Task> Could you set down only the lines from the one including "Descàrregues" to the end of the records below, inclusive and exact, leaving pictures out?
◇ ◇ ◇
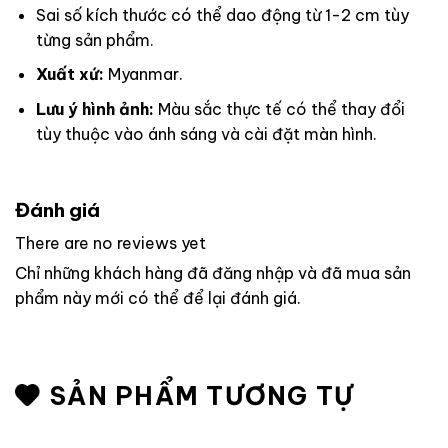
Sai số kích thước có thể dao động từ 1-2 cm tùy
từng sản phẩm.
Xuất xứ:
Myanmar.
Lưu ý hình ảnh:
Màu sắc thực tế có thể thay đổi
tùy thuộc vào ánh sáng và cài đặt màn hình.
Đánh giá
There are no reviews yet
Chỉ những khách hàng đã đăng nhập và đã mua sản
phẩm này mới có thể để lại đánh giá.
SẢN PHẨM TƯƠNG TỰ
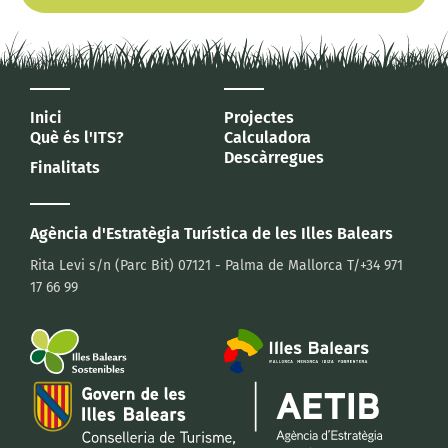
Inici
Projectes
Què és l'ITS?
Calculadora
Descàrregues
Finalitats
Agència d'Estratègia Turística
de les Illes Balears
Rita Levi s/n (Parc Bit)
07121 - Palma de Mallorca
T/+34 971
17 66 99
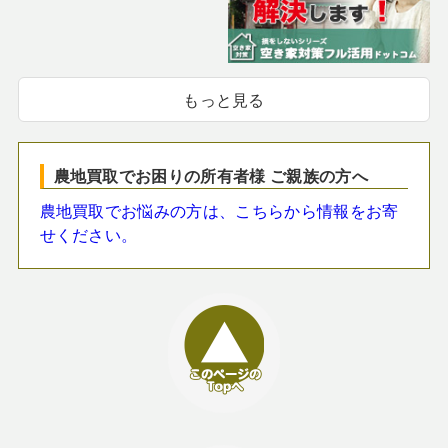
もっと見る
農地買取でお困りの所有者様 ご親族の方へ
農地買取でお悩みの方は、こちらから情報をお寄
せください。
◇ ◇ ◇
Final answer>
Descàrregues
Finalitats
Agència d'Estratègia Turística
de les Illes Balears
Rita Levi s/n (Parc Bit)
07121 - Palma de Mallorca
T/+34 971
17 66 99
もっと見る
農地買取でお困りの所有者様 ご親族の方へ
農地買取でお悩みの方は、こちらから情報をお寄
せください。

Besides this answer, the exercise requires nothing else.